INFORMATION SUPPLIED —

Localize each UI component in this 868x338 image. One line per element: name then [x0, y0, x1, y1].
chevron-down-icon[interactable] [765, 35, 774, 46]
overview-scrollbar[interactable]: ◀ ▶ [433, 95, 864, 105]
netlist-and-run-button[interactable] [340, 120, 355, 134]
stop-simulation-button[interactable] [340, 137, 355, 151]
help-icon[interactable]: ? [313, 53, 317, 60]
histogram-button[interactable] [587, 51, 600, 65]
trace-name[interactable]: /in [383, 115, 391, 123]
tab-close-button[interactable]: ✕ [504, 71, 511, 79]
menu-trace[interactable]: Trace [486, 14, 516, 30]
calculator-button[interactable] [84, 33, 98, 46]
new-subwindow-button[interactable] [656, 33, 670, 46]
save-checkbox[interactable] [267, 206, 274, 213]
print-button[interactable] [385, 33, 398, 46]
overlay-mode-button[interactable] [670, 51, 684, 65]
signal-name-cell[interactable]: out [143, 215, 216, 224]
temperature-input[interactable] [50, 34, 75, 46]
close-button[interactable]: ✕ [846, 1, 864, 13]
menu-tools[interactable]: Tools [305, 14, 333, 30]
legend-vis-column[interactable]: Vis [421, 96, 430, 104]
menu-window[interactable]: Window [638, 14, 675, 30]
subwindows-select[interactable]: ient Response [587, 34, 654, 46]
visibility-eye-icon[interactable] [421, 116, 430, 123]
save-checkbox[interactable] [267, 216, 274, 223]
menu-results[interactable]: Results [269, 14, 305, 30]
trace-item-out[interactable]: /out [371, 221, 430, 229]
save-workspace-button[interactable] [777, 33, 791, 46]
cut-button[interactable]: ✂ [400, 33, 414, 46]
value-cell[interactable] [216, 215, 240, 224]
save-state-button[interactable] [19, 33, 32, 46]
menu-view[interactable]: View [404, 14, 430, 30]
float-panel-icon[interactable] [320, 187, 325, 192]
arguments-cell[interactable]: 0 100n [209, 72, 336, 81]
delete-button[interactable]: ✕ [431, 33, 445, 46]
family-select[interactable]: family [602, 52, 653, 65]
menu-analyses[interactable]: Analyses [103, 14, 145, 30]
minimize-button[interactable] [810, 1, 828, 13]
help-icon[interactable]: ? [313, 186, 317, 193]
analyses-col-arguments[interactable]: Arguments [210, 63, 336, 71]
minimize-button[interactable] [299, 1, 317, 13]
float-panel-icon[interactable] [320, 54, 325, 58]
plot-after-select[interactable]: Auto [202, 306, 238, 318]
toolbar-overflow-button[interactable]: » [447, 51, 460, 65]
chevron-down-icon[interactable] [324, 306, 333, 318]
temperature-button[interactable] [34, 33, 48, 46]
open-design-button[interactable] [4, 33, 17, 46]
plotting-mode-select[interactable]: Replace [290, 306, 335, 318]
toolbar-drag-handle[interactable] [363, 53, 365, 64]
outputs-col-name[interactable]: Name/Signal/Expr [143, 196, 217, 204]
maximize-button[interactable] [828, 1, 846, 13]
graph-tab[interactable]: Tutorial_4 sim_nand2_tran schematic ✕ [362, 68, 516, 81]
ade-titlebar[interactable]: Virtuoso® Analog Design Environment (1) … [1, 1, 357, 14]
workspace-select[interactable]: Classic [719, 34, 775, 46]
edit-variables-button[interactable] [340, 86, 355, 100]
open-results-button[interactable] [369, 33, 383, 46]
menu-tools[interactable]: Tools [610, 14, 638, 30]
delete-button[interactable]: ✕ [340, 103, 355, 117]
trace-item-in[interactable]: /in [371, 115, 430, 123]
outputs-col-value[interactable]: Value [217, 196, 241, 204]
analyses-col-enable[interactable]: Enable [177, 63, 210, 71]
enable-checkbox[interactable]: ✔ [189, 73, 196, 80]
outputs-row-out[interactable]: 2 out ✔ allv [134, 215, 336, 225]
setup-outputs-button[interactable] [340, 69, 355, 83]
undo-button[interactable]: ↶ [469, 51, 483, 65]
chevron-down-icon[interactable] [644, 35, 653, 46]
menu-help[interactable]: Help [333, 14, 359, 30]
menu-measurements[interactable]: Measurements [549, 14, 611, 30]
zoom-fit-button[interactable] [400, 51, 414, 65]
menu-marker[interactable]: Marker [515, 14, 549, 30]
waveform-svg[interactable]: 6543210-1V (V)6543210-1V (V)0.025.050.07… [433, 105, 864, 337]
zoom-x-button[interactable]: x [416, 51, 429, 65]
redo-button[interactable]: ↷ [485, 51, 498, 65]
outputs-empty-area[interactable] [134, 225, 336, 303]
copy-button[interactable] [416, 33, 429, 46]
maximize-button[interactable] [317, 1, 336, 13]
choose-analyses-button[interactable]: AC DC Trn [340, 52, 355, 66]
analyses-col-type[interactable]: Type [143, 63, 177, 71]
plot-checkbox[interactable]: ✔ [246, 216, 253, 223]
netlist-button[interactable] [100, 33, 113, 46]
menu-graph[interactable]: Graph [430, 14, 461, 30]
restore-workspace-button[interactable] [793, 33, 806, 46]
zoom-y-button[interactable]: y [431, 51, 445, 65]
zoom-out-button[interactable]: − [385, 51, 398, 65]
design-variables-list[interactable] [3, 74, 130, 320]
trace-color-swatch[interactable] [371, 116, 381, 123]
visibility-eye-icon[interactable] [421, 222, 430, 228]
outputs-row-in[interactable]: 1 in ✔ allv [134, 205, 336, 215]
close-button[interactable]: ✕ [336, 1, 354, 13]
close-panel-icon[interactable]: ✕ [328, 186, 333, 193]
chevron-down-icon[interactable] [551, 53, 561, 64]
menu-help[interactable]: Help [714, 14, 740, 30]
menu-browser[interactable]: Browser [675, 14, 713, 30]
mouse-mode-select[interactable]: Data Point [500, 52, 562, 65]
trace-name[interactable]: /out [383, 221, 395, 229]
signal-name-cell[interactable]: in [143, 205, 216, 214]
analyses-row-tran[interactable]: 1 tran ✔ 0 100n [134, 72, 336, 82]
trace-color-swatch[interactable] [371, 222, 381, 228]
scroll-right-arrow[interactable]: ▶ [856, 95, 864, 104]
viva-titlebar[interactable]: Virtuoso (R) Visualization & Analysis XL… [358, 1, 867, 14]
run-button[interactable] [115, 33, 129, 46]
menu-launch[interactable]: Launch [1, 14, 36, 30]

YOUR ASSIGNMENT — Check each line of the entries, and copy the ones that contain "swatch".

RESULT —
trace-color-swatch[interactable] [371, 116, 381, 123]
trace-color-swatch[interactable] [371, 222, 381, 228]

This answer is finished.